■ PROBLEM STATEMENT: Retrieve each line that contains the word "View" from the entries below.

■ SUPPLIED INFORMATION:
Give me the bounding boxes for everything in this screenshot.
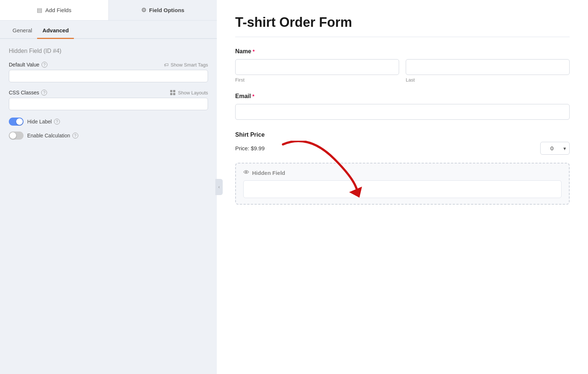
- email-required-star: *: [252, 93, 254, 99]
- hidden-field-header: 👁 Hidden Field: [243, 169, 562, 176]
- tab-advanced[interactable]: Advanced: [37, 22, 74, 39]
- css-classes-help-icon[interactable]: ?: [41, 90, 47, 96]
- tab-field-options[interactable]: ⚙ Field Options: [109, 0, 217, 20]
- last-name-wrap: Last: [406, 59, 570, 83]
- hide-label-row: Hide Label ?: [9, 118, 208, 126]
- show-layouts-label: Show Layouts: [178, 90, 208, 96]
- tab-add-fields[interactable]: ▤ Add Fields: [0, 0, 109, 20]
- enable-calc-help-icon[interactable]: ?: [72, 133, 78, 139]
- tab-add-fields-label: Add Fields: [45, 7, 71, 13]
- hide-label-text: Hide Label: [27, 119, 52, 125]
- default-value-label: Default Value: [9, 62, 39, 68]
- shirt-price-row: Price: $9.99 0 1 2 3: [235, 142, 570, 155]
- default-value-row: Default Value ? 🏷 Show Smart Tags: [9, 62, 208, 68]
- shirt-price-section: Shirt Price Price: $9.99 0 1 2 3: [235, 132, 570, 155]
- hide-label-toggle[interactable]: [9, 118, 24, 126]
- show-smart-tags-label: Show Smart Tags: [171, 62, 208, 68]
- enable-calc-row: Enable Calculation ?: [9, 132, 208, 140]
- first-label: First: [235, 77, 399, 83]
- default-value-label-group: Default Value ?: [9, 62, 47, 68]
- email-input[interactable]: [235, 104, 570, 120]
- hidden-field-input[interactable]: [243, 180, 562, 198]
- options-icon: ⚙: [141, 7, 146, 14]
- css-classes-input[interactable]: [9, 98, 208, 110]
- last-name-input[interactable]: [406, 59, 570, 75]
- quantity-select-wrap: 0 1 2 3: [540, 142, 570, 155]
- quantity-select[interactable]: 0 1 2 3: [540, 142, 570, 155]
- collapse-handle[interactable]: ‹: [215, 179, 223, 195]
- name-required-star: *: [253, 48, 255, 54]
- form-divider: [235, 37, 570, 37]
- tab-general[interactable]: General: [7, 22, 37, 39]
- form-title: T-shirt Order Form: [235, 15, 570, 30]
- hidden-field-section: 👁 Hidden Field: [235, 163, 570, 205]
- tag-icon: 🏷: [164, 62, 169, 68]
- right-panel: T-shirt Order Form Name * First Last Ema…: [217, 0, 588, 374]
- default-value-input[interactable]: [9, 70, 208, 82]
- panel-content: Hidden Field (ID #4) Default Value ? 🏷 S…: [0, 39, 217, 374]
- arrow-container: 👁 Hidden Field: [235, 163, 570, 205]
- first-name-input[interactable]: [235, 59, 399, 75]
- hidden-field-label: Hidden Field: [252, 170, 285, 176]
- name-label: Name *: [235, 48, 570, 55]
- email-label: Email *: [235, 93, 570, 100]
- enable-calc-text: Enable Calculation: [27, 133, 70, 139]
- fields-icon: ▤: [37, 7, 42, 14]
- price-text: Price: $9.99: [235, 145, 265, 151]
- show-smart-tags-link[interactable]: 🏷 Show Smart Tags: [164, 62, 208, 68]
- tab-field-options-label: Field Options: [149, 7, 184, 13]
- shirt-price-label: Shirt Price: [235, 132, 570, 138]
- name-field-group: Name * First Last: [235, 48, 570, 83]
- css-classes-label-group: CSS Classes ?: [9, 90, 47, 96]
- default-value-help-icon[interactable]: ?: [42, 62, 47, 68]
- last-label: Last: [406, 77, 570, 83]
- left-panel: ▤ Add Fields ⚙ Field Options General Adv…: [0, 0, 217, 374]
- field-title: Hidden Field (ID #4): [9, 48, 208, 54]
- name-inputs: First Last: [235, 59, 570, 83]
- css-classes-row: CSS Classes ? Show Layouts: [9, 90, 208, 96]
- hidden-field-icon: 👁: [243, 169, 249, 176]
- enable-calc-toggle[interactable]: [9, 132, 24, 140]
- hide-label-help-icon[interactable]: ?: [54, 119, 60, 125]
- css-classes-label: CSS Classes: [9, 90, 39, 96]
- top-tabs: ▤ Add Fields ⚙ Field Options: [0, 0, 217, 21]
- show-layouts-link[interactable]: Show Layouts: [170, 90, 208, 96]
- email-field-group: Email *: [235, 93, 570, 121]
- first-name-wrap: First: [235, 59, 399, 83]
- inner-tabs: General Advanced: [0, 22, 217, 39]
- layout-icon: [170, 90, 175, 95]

--

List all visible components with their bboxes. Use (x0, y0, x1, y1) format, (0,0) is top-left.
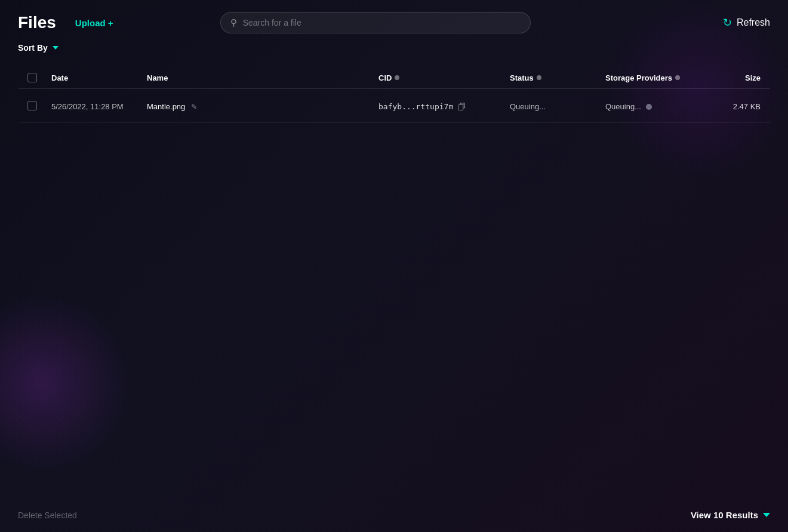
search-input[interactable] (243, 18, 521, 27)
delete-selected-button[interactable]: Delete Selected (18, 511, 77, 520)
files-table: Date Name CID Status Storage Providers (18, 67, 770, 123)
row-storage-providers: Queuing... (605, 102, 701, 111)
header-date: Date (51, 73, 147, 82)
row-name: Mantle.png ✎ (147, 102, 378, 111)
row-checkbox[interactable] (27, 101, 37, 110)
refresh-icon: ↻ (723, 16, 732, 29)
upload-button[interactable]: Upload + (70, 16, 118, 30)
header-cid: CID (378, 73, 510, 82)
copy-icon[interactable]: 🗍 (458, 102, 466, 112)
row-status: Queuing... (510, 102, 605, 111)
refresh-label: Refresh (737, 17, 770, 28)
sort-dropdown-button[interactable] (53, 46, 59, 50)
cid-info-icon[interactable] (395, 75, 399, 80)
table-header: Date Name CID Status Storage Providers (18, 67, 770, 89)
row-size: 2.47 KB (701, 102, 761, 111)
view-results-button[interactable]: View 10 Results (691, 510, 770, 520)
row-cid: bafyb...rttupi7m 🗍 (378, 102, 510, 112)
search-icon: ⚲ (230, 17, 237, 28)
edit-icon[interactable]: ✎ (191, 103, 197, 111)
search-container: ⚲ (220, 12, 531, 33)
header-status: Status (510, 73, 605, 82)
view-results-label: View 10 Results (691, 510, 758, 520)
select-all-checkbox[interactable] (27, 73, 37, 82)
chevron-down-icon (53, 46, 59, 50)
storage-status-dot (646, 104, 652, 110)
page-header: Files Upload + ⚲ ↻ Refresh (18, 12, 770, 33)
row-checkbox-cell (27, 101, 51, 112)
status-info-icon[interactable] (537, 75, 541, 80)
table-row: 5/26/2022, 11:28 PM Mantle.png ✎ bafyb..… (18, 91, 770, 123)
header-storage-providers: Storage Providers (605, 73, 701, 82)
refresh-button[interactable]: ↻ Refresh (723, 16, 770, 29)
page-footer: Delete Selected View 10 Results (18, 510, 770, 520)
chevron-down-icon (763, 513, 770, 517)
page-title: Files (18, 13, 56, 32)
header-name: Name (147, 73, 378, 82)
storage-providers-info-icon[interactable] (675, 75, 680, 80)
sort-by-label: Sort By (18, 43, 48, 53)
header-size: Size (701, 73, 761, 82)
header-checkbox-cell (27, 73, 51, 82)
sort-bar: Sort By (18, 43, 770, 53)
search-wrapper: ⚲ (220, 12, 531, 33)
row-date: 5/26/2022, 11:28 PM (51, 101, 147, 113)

■ RESPONSE BELOW:
view-results-button[interactable]: View 10 Results (691, 510, 770, 520)
view-results-label: View 10 Results (691, 510, 758, 520)
page-footer: Delete Selected View 10 Results (18, 510, 770, 520)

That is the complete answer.